**Your objective:**
Your answer must be the full listing below, repeated exactly, with no pictures in it.

**Material for this exercise:**
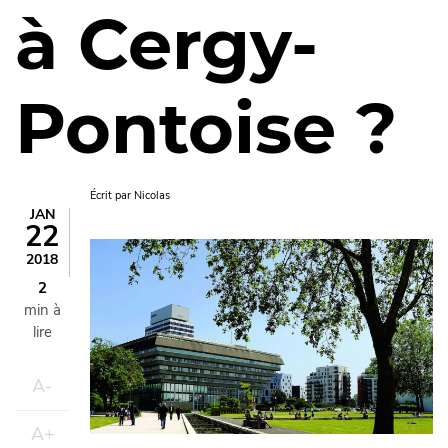
à Cergy-
Pontoise ?
Écrit par
Nicolas
JAN
22
Image
2018
2
min à
lire
A-
A+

**Answer space:**
à Cergy-
Pontoise ?
Écrit par
Nicolas
JAN
22
Image
2018
2
min à
lire
A-
A+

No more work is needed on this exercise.